开始介绍之前先写一下历史背景,为了最大限度地提高计算速度,单一地提高一个核的主频以提高计算速率的方法已经不再适用。所以向量机、超标量计算机等纷纷出现,并行计算也再度成为了一个热门的方向。现有的并行计算架构主要有两个:GPGPU(通用GPU)以及Intel的MIC(Many Integrated Core)架构。通用GPU加速主要是利用GPU本身具有多线程的特性,将计算密集型任务迁移到GPU上并将计算任务划分到多个线程内同时进行计算,再将计算结果传回已达到提高计算速率的效果。主要的用到的技术就是CUDA。但是CUDA有一个很大的缺点就是:要编写CUDA的代码工作量很大,通常情况下需要将原有的在CPU下可以运行的代码做大量的改动。而这一点正是Intel MIC架构的优势,通常情况下可以在CPU上直接运行的代码也可以在MIC卡上直接运行。如果想了解更多MIC的相关知识可以持续关注我的博客,我将在接下来对MIC进行更详细的介绍。
MIC编程主要有native模式、对称模式以及offload模式。native模式就是程序只在MIC卡上运行,并没有将CPU的运行效能全部运行起来;对称模式就是CPU和MIC卡运行的程序完全相同,可以看成是对等的节点;而offload模式则是以CPU上运行程序为主,但是将一些计算密集型的任务offload到MIC上进行运算。从代码的角度来看,在MIC上运行的并不是一套完整的代码,而只是一些代码片段。但是使用过offload模式进行大规模数值模式程序编写的人应该都有体会,offload的方式有这么两个缺点:1、数据传输会是一个瓶颈,很多时候不是运算不够快而是数据的传输跟不上;2、offload模式通常只适用于一些较为扁平的数据结构的操作。博主手头的程序都是大量使用了面向对象特性的程序,offload模式使用起来很麻烦,对于程序的结构也不能很好的维护。而针对这些问题,本着提高传输效率以及增强编码人员自由度的目的,Intel推出了COI(Coprocessor Offload Infrastructure)。
COI是MIC架构下的分载模式的一个库,mic虽然提供了通过简单的编译制导语句(#pragma offload target)的方式来将部fen代码和数据分载到Xeon Phi上进行计算。但这样的方式太过简单,且自由度较小。但如果使用COI,用户可以获取更大的自由度,包括控制CPU和MIC的同步,控制MIC卡上程序的创建和退出;起止端的异步操作;起止端的数据缓冲。为开发更加灵活的MIC程序提供了便利。
利用COI编写的程序在编译的时候就会生成两个可执行文件。一个在CPU上执行,一个在MIC上执行。启动程序只需要调用CPU端的可执行文件即可。系统就会在需要的时候把MIC端可执行文件和所需要的库发送到MIC端并执行MIC端的程序。接下来开始详细介绍COI。
术语说明:因为COI可以实现CPU到MIC的分载,同时也可以实现MIC到CPU的分载,所以在下文中使用source和sink来表示起止端。

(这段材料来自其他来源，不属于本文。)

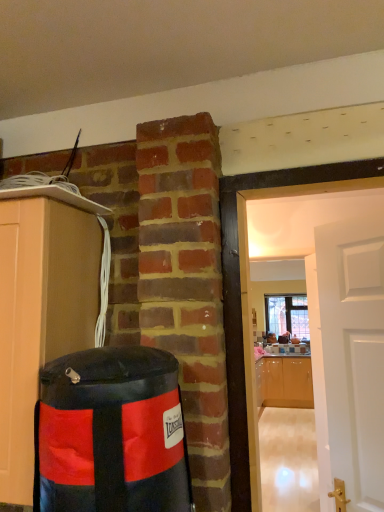 Question: Considering the relative sizes of clear glass window at center and glossy wood cabinets at right, placed as the 2th cabinetry when sorted from front to back, in the image provided, is clear glass window at center bigger than glossy wood cabinets at right, placed as the 2th cabinetry when sorted from front to back,?

Choices:
 (A) yes
 (B) no

Answer: (B)

Question: From a real-world perspective, is clear glass window at center on glossy wood cabinets at right, placed as the 2th cabinetry when sorted from front to back?

Choices:
 (A) no
 (B) yes

Answer: (B)

Question: Is glossy wood cabinets at right, placed as the 2th cabinetry when sorted from front to back, inside clear glass window at center?

Choices:
 (A) yes
 (B) no

Answer: (B)

Question: Is clear glass window at center with glossy wood cabinets at right, which ranks as the second cabinetry in left-to-right order?

Choices:
 (A) no
 (B) yes

Answer: (A)

Question: Can you confirm if clear glass window at center is shorter than glossy wood cabinets at right, which is counted as the first cabinetry, starting from the bottom?

Choices:
 (A) no
 (B) yes

Answer: (B)

Question: Considering their positions, is clear glass window at center located in front of or behind black vinyl punching bag at left?

Choices:
 (A) behind
 (B) front

Answer: (A)

Question: From the image's perspective, is clear glass window at center above or below black vinyl punching bag at left?

Choices:
 (A) above
 (B) below

Answer: (B)

Question: Is clear glass window at center wider or thinner than black vinyl punching bag at left?

Choices:
 (A) wide
 (B) thin

Answer: (B)

Question: From a real-world perspective, is clear glass window at center physically located above or below black vinyl punching bag at left?

Choices:
 (A) above
 (B) below

Answer: (A)

Question: Considering the positions of matte wood cabinet at left, which ranks as the second cabinetry in back-to-front order, and black vinyl punching bag at left in the image, is matte wood cabinet at left, which ranks as the second cabinetry in back-to-front order, bigger or smaller than black vinyl punching bag at left?

Choices:
 (A) big
 (B) small

Answer: (A)

Question: From their relative heights in the image, would you say matte wood cabinet at left, which ranks as the second cabinetry in back-to-front order, is taller or shorter than black vinyl punching bag at left?

Choices:
 (A) tall
 (B) short

Answer: (A)

Question: Is matte wood cabinet at left, which is counted as the 1th cabinetry, starting from the left, in front of or behind black vinyl punching bag at left in the image?

Choices:
 (A) behind
 (B) front

Answer: (A)

Question: From the image's perspective, is matte wood cabinet at left, the first cabinetry in the front-to-back sequence, above or below black vinyl punching bag at left?

Choices:
 (A) below
 (B) above

Answer: (B)

Question: In terms of height, does black vinyl punching bag at left look taller or shorter compared to clear glass window at center?

Choices:
 (A) tall
 (B) short

Answer: (B)

Question: Is black vinyl punching bag at left wider or thinner than clear glass window at center?

Choices:
 (A) thin
 (B) wide

Answer: (B) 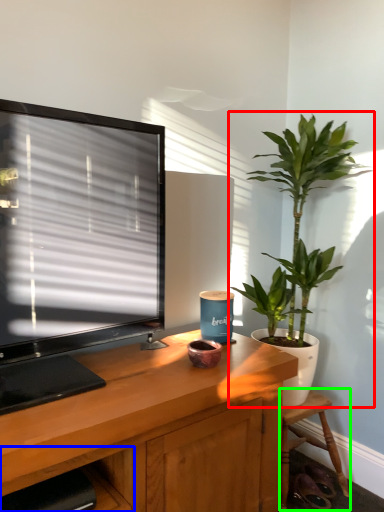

Enumeration:COIEngine,COISysinfo
列举出硬件的信息:如MIC卡的数量,线程数,核数,cache等等。示例代码如下:
COIENGINE engine;
COIFUNCTION func[1];
const char* SINK_NAME = "coi_simple_sink_mic";
// Make sure there is an Intel(r) Xeon Phi(tm) device available
//
CHECK_RESULT(
COIEngineGetCount(COI_ISA_MIC, &num_engines));
printf("%u engines available\n", num_engines);
// If there isn't at least one engine, there is something wrong
//
if (num_engines < 1)
{
printf("ERROR: Need at least 1 engine\n");
return -1;
}
Process Management:COIProcess
COIProcess是指source端在sink端创建的一个进程在source端创建的一个进程在source端的一个句柄。source端负责该进程的创建,开启以及销毁等工作。其主要的作用有:
- 抽象sink端的进程的运行
- 提供开启和停止远程进程的各种API已经load动态链接库
- 提供在远端查询函数并执行函数的功能
具体示例代码如下:
COIRESULT result = COI_ERROR;
COIPROCESS proc;
COIENGINE engine;
result = COIProcessCreateFromFile(
engine, // The engine to create the process on.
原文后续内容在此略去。